Read Felix’s full statement below.
For immediate release
STATEMENT ON CLAIMS BY PAULINE DADZAWA IN AUDIO RECORDING
My attention has been drawn to an audio recording making the rounds, in which a Commissioner at the Electoral Commission of Ghana, Mrs. Pauline Dadzawa, is heard saying that I took $6 million out of a supposed $12 million meant to bribe some members of the Electoral Commission to influence the outcome of the 2016 elections.
For the avoidance of doubt, the claims made by Mrs. Dadzawa are false, baseless, malicious and a figment of her obviously fertile imagination. At no time before, during or after the 2016 elections, was I given money by anyone for the purpose described by her.
I find it regrettable that despite her standing as a high-ranking official of an important constitutional body like the Electoral Commission of Ghana, she found it necessary to dabble in such petty and mischievous gossip. In the process she threw out complete fabrications in a manner that does harm to the reputations of innocent persons.
I am by this statement demanding an immediate retraction of the malicious claims by Mrs. Dadzawa, failing which my lawyers have standing instructions to commence legal action against her and all others who spread the falsehood she peddled in the tape.
I have also noted that some NPP activists, operating mostly from the Presidency, have splashed posts and pictures on social media that seek to use Mrs. Dadzawa’s falsehoods to justify yet another falsehood: that I was the subject of claims by former President Rawlings at this year’s June 4th event at Madina, that an official of the previous government had purchased two houses in Accra at $3 million.
While acknowledging that Mr. Rawlings did not mention my name or attribute the said house purchase to me in his speech, I wish to state that I have not bought any houses of the sort described by Mr. Rawlings.

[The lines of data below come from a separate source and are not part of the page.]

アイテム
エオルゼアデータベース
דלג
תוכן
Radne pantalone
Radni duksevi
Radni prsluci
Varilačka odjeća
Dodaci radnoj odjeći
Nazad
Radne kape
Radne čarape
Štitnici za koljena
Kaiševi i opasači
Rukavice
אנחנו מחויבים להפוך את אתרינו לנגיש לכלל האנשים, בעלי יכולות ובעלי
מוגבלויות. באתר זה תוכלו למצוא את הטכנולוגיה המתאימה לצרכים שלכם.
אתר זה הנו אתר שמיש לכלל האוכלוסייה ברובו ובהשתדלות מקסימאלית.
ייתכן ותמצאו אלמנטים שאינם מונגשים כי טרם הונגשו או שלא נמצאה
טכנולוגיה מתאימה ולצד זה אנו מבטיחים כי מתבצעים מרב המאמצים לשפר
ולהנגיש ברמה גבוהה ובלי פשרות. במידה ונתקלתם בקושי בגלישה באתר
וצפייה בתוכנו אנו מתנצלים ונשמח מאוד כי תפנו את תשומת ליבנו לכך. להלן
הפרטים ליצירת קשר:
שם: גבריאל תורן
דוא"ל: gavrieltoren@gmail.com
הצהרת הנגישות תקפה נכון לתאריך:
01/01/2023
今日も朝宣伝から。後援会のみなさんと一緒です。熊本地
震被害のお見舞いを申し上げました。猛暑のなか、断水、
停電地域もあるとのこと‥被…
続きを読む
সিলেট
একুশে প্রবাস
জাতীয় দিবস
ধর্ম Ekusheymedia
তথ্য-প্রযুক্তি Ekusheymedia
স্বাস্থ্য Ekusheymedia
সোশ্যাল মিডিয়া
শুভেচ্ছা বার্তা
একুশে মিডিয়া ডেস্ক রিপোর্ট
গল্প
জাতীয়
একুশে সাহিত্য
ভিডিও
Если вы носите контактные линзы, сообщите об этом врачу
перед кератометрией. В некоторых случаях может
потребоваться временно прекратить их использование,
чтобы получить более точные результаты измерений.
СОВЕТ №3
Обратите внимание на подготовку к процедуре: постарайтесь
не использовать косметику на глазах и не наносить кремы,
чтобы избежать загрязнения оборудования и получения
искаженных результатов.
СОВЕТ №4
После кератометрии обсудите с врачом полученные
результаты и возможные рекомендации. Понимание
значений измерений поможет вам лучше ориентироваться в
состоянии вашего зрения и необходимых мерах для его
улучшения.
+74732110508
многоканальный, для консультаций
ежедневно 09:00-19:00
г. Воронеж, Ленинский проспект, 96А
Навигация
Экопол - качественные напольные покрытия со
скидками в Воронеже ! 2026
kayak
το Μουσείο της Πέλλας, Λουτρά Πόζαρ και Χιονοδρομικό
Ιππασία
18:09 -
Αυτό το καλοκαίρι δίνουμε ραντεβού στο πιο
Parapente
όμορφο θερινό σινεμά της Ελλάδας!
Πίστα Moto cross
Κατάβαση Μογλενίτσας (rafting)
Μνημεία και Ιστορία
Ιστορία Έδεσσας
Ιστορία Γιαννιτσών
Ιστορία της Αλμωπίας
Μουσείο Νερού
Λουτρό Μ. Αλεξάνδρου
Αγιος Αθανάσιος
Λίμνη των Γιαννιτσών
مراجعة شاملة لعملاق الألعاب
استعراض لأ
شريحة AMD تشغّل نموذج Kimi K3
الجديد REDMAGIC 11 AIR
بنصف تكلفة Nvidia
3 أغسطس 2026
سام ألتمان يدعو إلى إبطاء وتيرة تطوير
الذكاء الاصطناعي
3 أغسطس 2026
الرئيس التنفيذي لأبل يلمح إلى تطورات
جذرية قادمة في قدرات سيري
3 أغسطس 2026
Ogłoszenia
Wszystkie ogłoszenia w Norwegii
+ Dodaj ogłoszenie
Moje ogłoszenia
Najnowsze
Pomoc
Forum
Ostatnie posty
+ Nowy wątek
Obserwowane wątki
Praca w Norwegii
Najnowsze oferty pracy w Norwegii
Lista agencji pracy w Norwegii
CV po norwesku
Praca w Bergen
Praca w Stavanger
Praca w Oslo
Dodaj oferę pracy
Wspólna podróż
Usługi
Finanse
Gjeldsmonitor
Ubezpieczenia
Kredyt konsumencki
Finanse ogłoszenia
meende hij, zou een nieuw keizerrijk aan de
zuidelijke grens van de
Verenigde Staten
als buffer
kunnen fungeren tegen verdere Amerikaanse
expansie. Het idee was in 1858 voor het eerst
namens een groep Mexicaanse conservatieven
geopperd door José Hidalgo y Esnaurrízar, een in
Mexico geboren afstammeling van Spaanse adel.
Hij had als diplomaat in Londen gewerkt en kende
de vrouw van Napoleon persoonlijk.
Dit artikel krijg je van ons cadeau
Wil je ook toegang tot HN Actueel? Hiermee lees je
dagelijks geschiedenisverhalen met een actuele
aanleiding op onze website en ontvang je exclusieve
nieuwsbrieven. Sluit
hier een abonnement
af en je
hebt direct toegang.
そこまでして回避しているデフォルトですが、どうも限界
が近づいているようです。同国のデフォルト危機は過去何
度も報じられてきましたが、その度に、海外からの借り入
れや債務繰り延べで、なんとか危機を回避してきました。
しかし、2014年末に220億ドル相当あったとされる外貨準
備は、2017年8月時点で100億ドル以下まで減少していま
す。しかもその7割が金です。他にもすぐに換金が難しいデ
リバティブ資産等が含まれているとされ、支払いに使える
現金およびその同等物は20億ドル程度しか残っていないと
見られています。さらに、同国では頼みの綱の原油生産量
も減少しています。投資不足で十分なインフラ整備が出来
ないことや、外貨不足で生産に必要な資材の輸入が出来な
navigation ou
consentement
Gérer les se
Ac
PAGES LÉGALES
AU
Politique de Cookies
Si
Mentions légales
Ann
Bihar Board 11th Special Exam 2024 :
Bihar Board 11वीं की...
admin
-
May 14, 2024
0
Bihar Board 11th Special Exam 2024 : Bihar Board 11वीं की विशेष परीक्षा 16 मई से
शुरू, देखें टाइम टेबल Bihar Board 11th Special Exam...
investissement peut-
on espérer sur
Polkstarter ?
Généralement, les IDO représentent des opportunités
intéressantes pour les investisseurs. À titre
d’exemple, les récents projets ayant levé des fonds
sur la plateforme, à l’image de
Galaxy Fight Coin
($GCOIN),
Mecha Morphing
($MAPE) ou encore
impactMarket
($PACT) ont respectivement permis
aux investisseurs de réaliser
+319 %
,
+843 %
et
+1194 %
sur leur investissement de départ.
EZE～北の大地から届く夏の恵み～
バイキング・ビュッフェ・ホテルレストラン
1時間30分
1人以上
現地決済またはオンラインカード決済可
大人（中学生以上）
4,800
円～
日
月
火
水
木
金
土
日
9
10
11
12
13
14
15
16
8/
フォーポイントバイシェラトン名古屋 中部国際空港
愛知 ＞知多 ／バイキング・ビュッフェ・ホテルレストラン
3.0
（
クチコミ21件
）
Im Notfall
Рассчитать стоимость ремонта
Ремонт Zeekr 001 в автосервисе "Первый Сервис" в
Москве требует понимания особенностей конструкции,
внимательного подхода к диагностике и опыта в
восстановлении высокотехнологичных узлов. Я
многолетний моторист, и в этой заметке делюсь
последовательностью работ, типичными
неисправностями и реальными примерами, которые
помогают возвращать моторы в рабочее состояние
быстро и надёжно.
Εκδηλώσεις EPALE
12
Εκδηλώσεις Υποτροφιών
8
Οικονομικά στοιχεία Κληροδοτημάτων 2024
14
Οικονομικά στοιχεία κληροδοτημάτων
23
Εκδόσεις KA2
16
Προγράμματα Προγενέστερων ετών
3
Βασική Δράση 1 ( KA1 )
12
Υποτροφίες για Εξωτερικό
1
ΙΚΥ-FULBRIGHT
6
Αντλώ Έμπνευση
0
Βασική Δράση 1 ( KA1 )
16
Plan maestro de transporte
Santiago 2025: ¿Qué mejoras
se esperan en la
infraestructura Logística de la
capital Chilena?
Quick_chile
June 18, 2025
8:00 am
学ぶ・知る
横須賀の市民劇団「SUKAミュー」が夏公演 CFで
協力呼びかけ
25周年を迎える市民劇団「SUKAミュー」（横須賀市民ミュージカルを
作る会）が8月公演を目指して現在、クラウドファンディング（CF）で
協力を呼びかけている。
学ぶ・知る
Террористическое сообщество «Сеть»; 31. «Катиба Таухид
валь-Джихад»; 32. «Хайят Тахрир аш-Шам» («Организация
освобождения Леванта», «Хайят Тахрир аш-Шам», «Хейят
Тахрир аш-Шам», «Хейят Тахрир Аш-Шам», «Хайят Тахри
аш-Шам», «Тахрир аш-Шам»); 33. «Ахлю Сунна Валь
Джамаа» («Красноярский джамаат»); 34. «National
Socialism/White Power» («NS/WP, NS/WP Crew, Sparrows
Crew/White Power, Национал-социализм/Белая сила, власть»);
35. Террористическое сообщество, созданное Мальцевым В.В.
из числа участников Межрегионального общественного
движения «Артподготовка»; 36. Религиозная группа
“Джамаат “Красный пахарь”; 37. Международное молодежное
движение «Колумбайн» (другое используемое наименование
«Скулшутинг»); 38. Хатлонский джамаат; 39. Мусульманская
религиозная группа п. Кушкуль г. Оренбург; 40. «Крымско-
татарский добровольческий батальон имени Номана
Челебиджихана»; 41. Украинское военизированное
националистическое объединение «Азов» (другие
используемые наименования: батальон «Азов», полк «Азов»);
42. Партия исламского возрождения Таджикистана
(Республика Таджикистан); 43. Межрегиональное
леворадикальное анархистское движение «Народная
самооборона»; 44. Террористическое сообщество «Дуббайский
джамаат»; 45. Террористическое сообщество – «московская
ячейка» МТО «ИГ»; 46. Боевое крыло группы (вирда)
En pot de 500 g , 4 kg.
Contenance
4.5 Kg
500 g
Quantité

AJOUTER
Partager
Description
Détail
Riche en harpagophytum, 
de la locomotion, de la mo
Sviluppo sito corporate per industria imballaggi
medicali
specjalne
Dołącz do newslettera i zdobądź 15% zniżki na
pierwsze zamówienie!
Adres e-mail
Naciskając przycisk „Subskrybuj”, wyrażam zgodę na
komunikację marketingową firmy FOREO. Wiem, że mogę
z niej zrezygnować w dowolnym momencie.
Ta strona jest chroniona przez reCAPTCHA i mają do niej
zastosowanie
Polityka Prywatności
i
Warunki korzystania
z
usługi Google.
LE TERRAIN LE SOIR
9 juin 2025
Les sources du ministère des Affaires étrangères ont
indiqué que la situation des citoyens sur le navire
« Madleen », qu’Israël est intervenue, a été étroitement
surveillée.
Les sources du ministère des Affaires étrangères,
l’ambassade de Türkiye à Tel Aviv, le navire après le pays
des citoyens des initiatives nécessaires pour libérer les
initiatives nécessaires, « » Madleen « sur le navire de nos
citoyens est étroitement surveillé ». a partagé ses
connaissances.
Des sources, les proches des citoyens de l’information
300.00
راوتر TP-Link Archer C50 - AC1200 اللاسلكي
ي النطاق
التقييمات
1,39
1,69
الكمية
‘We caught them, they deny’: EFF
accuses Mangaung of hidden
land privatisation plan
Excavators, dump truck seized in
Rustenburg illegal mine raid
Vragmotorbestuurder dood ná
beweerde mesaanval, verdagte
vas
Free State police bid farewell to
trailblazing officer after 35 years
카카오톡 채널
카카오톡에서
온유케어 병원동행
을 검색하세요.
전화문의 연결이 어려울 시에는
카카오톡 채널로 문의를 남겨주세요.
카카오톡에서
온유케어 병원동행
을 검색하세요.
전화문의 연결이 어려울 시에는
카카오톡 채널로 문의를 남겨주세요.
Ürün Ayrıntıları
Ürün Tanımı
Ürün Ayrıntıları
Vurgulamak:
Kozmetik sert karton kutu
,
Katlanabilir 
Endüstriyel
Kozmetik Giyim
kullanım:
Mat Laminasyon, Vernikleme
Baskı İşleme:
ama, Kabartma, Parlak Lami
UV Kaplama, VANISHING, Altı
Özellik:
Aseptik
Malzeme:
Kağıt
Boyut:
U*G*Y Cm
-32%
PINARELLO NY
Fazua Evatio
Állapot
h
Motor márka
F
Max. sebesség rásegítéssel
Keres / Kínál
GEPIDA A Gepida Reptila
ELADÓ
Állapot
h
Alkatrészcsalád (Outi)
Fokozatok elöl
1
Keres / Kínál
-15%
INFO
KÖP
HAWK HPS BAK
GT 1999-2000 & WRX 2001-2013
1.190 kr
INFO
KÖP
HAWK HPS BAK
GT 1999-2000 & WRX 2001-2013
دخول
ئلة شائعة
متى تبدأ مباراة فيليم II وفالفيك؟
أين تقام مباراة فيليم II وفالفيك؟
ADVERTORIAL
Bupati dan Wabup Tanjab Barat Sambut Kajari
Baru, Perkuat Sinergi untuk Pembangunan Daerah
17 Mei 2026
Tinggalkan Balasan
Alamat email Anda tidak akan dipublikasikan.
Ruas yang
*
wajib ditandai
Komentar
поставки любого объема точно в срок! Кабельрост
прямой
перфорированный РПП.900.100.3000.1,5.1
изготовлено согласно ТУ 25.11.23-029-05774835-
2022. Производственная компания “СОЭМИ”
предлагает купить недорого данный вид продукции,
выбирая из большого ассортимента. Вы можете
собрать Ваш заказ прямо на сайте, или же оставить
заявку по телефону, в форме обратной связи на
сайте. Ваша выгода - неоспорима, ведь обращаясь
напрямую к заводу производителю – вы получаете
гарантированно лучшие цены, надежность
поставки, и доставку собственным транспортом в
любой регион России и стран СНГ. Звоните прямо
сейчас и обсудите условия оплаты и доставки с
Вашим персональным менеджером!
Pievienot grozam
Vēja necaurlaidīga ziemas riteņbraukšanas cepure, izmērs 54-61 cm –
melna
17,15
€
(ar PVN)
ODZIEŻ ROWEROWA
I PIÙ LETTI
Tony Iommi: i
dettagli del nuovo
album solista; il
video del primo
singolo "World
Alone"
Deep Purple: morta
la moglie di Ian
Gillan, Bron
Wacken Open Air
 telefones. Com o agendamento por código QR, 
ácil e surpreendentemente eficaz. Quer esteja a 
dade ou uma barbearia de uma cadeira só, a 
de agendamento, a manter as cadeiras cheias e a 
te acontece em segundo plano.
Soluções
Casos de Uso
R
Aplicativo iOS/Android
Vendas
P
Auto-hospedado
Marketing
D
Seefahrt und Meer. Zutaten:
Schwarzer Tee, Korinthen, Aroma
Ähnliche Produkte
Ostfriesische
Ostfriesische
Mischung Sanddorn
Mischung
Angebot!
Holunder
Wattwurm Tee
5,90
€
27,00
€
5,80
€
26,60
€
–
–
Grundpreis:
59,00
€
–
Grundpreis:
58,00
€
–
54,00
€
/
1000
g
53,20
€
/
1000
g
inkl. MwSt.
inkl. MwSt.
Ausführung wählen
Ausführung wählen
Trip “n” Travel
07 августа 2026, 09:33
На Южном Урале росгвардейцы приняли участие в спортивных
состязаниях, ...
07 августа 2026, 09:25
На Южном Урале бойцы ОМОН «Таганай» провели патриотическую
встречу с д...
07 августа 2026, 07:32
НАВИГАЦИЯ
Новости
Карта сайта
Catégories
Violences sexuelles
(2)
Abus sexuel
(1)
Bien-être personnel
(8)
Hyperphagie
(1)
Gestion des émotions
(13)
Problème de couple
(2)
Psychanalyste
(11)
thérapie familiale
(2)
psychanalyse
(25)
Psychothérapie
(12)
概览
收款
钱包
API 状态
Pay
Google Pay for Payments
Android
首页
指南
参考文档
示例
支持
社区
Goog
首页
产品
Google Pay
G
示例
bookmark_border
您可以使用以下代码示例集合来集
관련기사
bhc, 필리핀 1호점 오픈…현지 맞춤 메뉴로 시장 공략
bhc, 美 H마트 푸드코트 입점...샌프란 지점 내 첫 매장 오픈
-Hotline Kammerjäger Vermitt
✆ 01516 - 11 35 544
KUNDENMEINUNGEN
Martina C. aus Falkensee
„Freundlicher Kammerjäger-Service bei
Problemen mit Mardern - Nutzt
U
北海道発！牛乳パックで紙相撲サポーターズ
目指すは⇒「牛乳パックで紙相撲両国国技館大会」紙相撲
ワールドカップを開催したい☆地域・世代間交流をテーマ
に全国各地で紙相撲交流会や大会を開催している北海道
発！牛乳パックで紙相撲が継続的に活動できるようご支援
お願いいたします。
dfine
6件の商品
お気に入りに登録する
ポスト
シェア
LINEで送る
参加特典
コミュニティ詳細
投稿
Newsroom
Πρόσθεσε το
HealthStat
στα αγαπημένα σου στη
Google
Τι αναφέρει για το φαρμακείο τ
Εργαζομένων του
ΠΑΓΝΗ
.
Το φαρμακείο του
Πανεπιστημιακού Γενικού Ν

It is a well-known strategy of the New Patriotic party to routinely target critical opponents with calumny and outright untruths. It is the same strategy that informed their fabrication of NIA cards in the name of some members of the Minority only for the NIA to issue denials of same.
I therefore urge members of the public to completely disregard these falsehoods and not fall prey to the handiwork of state-sponsored fake news peddlers.